Code | chinese
/*from:http://blog.joycode.com/hopeq/archive/2005/09/26/64146.aspx*/
There is a Web project where requestencoding and responseencoding are gb2312, and the profile data taken from the database may be mixed in Chinese and Korean or Japanese, and if you are directly outputting to the page, the web.config Its page will appear garbled, where the Korean content can not be displayed correctly. Of course, if the code of the project uses Utf-8 words will not be the problem, but this project is an old project, in order to try not to affect the existing program, so can not change the code to Utf-8, only on this page to use their brains.

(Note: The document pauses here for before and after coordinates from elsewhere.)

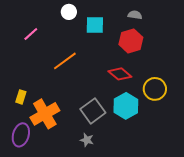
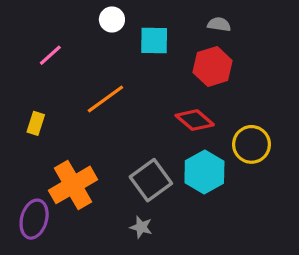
yellow rectangle: (21, 97) -> (36, 123), moved

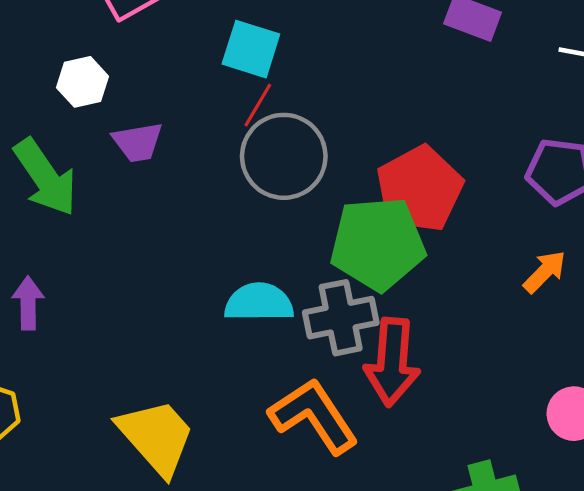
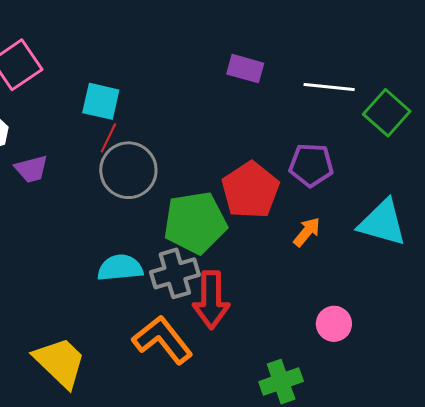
red pentagon: (420, 189) -> (250, 190), moved

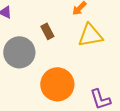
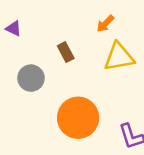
gray circle: (19, 52) -> (31, 78), size x0.7

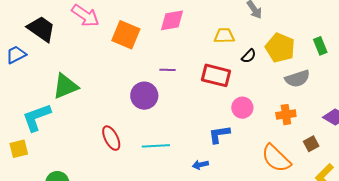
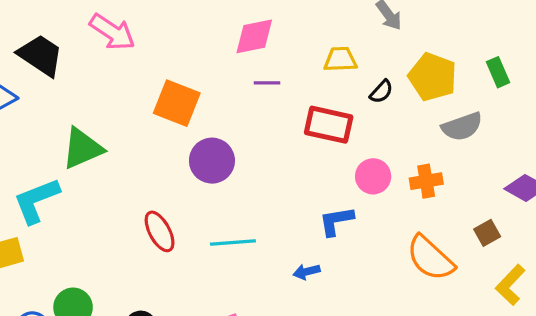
orange square: (126, 35) -> (177, 103), moved
purple line: (167, 70) -> (267, 83), moved
orange cross: (286, 115) -> (426, 181), moved

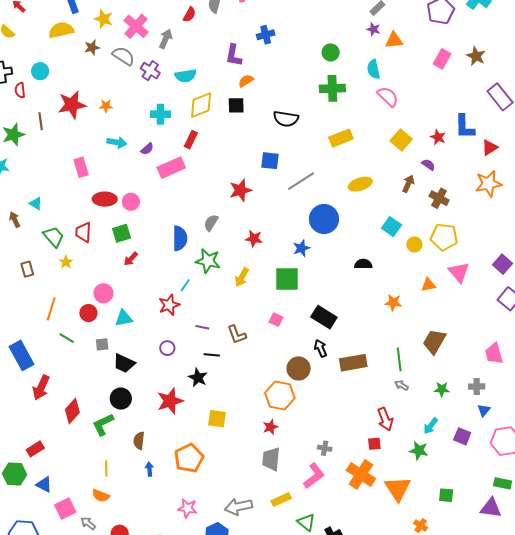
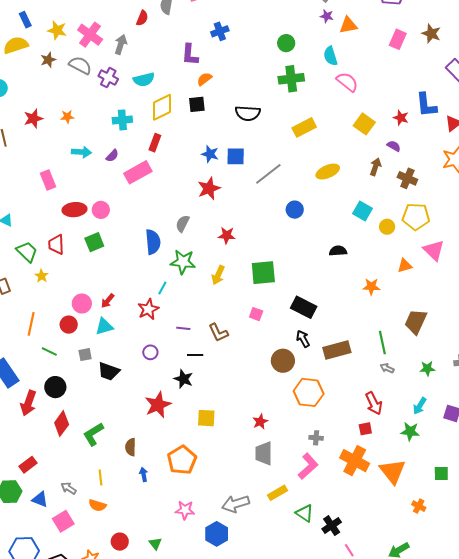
red star: (72, 105) -> (33, 118), size x0.7
blue circle: (324, 219) -> (295, 210), size x0.6
blue star: (301, 248) -> (210, 154), moved, turned -30
red arrow: (131, 259) -> (108, 301), moved
orange hexagon: (280, 395) -> (309, 392), moved
black circle: (121, 399) -> (55, 387), moved
gray arrow: (88, 523) -> (69, 488), moved

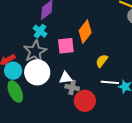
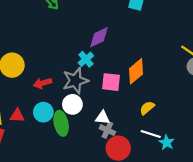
cyan circle: (13, 71) -> (43, 112), moved
white circle: (37, 72) -> (72, 104), size x0.7
green ellipse: (15, 92) -> (61, 123), moved

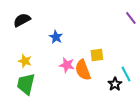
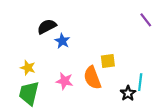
black semicircle: (22, 20) -> (47, 27), moved
pink star: (67, 65) -> (65, 81), moved
cyan line: (126, 74) -> (140, 82), turned 35

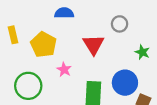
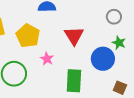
gray circle: (120, 24) -> (114, 17), moved
blue circle: (125, 83) -> (103, 59), moved

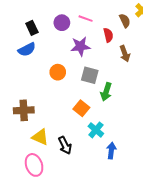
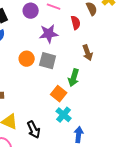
brown arrow: (125, 54) -> (88, 53), moved
gray square: (90, 75) -> (48, 61), moved
orange square: (81, 108) -> (59, 94), moved

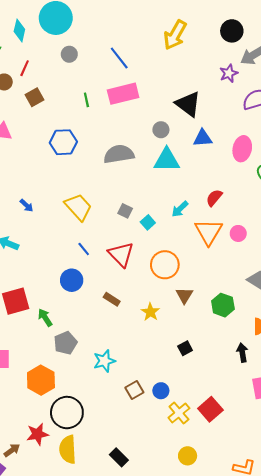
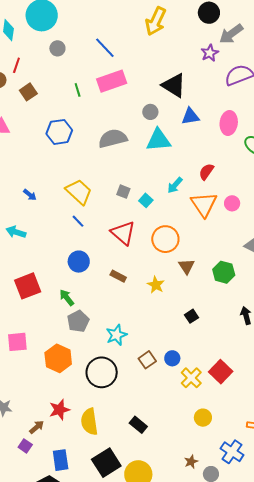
blue line: (84, 249) -> (78, 221), moved
green arrow: (45, 318) -> (67, 298), moved
black circle: (67, 413) -> (102, 372), moved

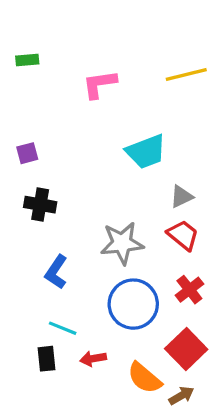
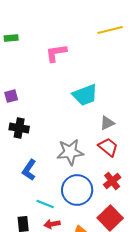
yellow line: (186, 75) -> (110, 30), moved
cyan line: (63, 328) -> (45, 204), moved

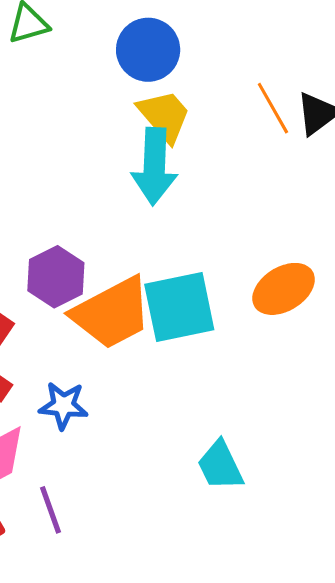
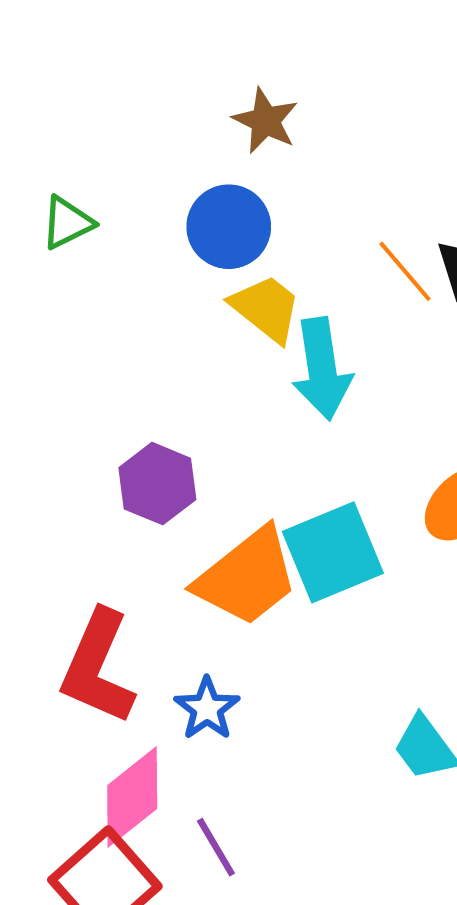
cyan arrow: (154, 166) -> (322, 369), moved
purple hexagon: (56, 277) -> (157, 484), moved
blue star: (63, 405) -> (207, 709), turned -30

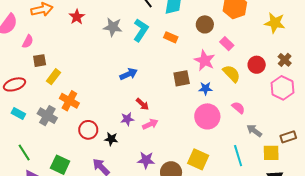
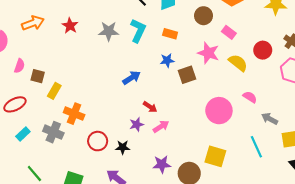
pink semicircle: (28, 42) -> (19, 66), moved
brown square: (40, 61) -> (38, 76), turned 32
blue star: (205, 88) -> (167, 60), moved
cyan rectangle: (18, 113) -> (23, 134), turned -64

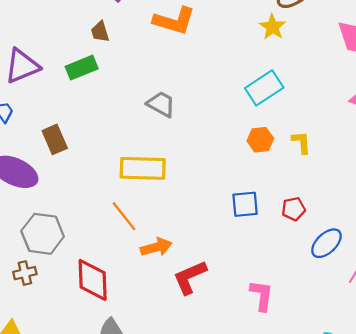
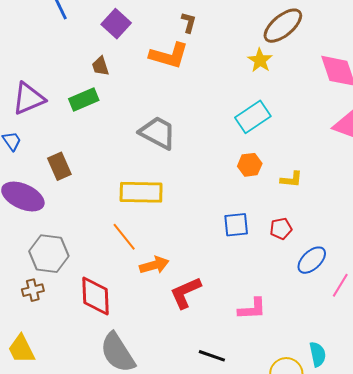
gray trapezoid: (161, 104) -> (158, 133), size x1.4
yellow L-shape: (301, 142) -> (291, 179), moved, turned 100
pink L-shape: (262, 295) -> (252, 309), turned 80

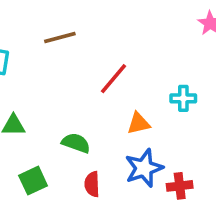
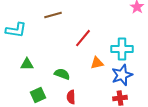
cyan cross: (183, 98) -> (122, 49), size x1.5
blue star: (144, 168) -> (122, 75), moved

After research, it is found that this problem can be solved by the method of HTML entity.
For HTML entities, refer to:
Character entity references in HTML 4
HTML Document Representation
Test code:
byte[] bcomments = Encoding.UTF8.GetBytes ("One ンブル???? Chinese ");
char[] ccomments = Encoding.UTF8.GetChars (bcomments);
StringBuilder Charbuilder = new StringBuilder ();
foreach (char c in ccomments)
{
if (C > ' \u0800 ')
{
Charbuilder.append ("&#");
Charbuilder.append ((int) c);
}
Else
{
Charbuilder.append (c);
}
}
Response.Write (Charbuilder.tostring ());
The purpose of this code is to translate all Chinese, Korean, and Japanese characters into HTML entities by hard coding. HTML entities are not affected by responseencoding and page encoding sets.
Description
\u0800 above for the Chinese, Korean, Japanese characters.
Chinese range: \u4e00-\u9fa5, Japanese in \u0800-\u4e00, Korean for more than \U9FA5.
This method is only to solve the problem of small scope, if you have a better way please advise.